Let's define Delayed Block Cleanout:
Delayed Block Cleanout is the process where Oracle completes the cleanout processes started by the DML operation that modified the affected blocks.
So why didn't Oracle clean out all of the affected blocks? There is a limit on how many blocks Oracle will automatically clean out at commit time and that is 10% of the buffer cache. Any blocks exceeding that threshold must wait for a transaction or SELECT to finish the job. Let's describe that series of events in more detail:
Delayed Block Cleanout is caused by a session accessing a block that's been recently modified and hasn't been cleaned out yet. The first step for the current session is to check if the modifying session is still active. If the modifying transaction is not active then the current session 'cleans out' the block so any other sessions accessing that block won't need to go through that process. The cleanout process reads the UNDO header and determines if the blocks are marked as committed or not. If the changes are committed the session removes any transaction-related information for the modified blocks, which generates a redo. It also frees the UNDO segments used to modify those blocks. If the following conditions must be met an ORA-01555 is thrown:
- Data is modified and committed and the blocks are not cleaned out automatically (because they exceed the 10% limit to the SGA block buffer cache).
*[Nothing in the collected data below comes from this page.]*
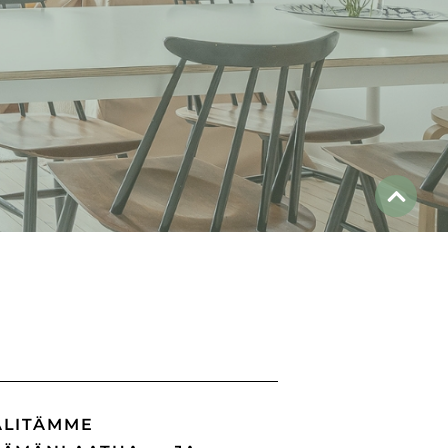
ÄLITÄMME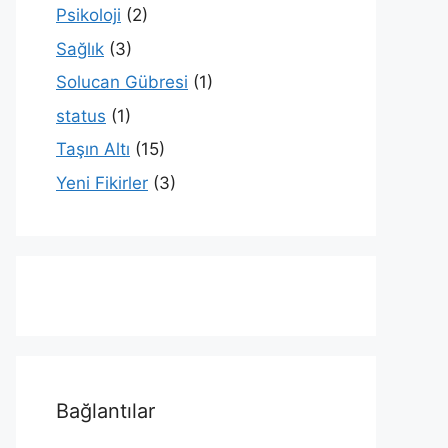
Psikoloji
(2)
Sağlık
(3)
Solucan Gübresi
(1)
status
(1)
Taşın Altı
(15)
Yeni Fikirler
(3)
Bağlantılar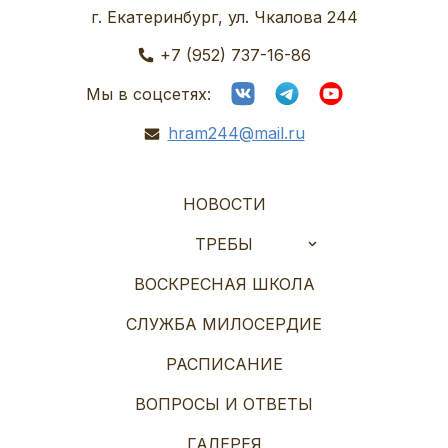
г. Екатеринбург, ул. Чкалова 244
+7 (952) 737-16-86
Мы в соцсетях:
hram244@mail.ru
НОВОСТИ
ТРЕБЫ
ВОСКРЕСНАЯ ШКОЛА
СЛУЖБА МИЛОСЕРДИЕ
РАСПИСАНИЕ
ВОПРОСЫ И ОТВЕТЫ
ГАЛЕРЕЯ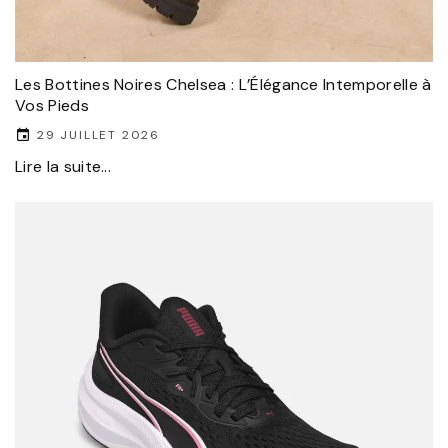
Les Bottines Noires Chelsea : L’Élégance Intemporelle à
Vos Pieds
29 JUILLET 2026
Lire la suite...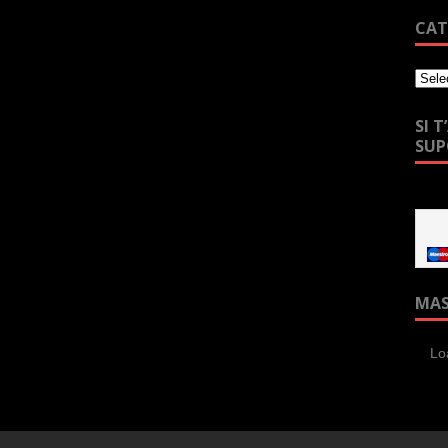
CAT
SI 
SU
MA
Lo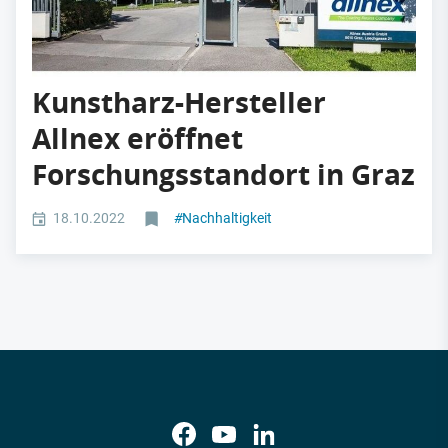
Kunstharz-Hersteller
Allnex eröffnet
Forschungsstandort in Graz
18.10.2022
#
Nachhaltigkeit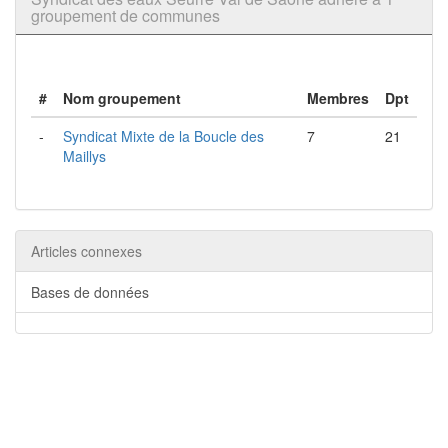
groupement de communes
#
Nom groupement
Membres
Dpt
-
Syndicat Mixte de la Boucle des
7
21
Maillys
Articles connexes
Bases de données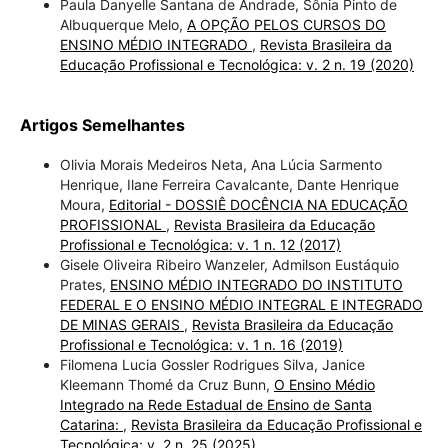
Paula Danyelle Santana de Andrade, Sônia Pinto de
Albuquerque Melo,
A OPÇÃO PELOS CURSOS DO
ENSINO MÉDIO INTEGRADO
,
Revista Brasileira da
Educação Profissional e Tecnológica: v. 2 n. 19 (2020)
Artigos Semelhantes
Olivia Morais Medeiros Neta, Ana Lúcia Sarmento
Henrique, Ilane Ferreira Cavalcante, Dante Henrique
Moura,
Editorial - DOSSIÊ DOCÊNCIA NA EDUCAÇÃO
PROFISSIONAL
,
Revista Brasileira da Educação
Profissional e Tecnológica: v. 1 n. 12 (2017)
Gisele Oliveira Ribeiro Wanzeler, Admilson Eustáquio
Prates,
ENSINO MÉDIO INTEGRADO DO INSTITUTO
FEDERAL E O ENSINO MÉDIO INTEGRAL E INTEGRADO
DE MINAS GERAIS
,
Revista Brasileira da Educação
Profissional e Tecnológica: v. 1 n. 16 (2019)
Filomena Lucia Gossler Rodrigues Silva, Janice
Kleemann Thomé da Cruz Bunn,
O Ensino Médio
Integrado na Rede Estadual de Ensino de Santa
Catarina:
,
Revista Brasileira da Educação Profissional e
Tecnológica: v. 2 n. 25 (2025)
- The modified blocks are not accessed by another session and won't be accessed until the current session does so.
- The current session begins a long-running query and starts at SCN t_a, the SCN to roll back to in order to ensure a read-consistent image.
- During this query other sessions modify and commit changes to the database, but don't touch the blocks this long-running query needs.
- The transaction tables roll around due to the high number of COMMITS and 'step on' the transaction entry for SCN t_a.
- The lowest SCN (call it t_b) is now higher than t_a (the read-consistent SCN of the long-running query) preventing a read-consistent image due to the large number of COMMITS
Not every occurrence of Delayed Block Cleanout ends this way so it's not necessarily a bad thing. It can be bad, however, if you're running a large query taking a large amount of time and you meet the above criteria. Can this be 'fixed'? Possibly but it does require collecting statistics on the affected table or tables prior to running any long-running SELECT statements. As an example let's say a table named SALES is huge, containing millions of rows and let's say a transaction modifies 300,000 of those rows. With a moderately sized SGA and buffer cache it's highly likely Delayed Block Cleanout will terminate a long-running query started just after that update is committed. To prevent this running DBMS_STATS.GATHER_TABLE_STATS on the SALES table will cause Oracle to 'touch' every block in the table, thus triggering the cleanout process. Yes, it will take some time to generate current statistics but usually such large updates occur at night during batch processing so 'normal' user queries aren't affected. Of course it is possible to update large volumes of data during the business day making it difficult to stop long enough to generate current statistics on affected tables. The good news from all of this is that once blocks are cleaned out after large transactions, subsequent queries using the updated tables won't have to go through that cleanout process.
Delayed Block Cleanout is a necessary 'evil' unless, of course, you have a huge buffer cache allocation where 10% can cover updates spanning millions of rows. I have seen some large SGAs in my time but never a buffer cache large enough to leave every modified block 'clean'. Knowing how the process works and how it can affect some long-running queries can help you explain why a query stepped on its own UNDO and, maybe give you a way to prevent generating an ORA-0155 in the future. As databases grow ever larger the prospect of this event triggering an error can increase. Then, with larger SGAs in these large databases it may take a very large update to get to this point. Regardless it's good to know how Oracle handles transaction entries in data block headers when the blocks are committed but exceed the 10% buffer cache cleanout threshold.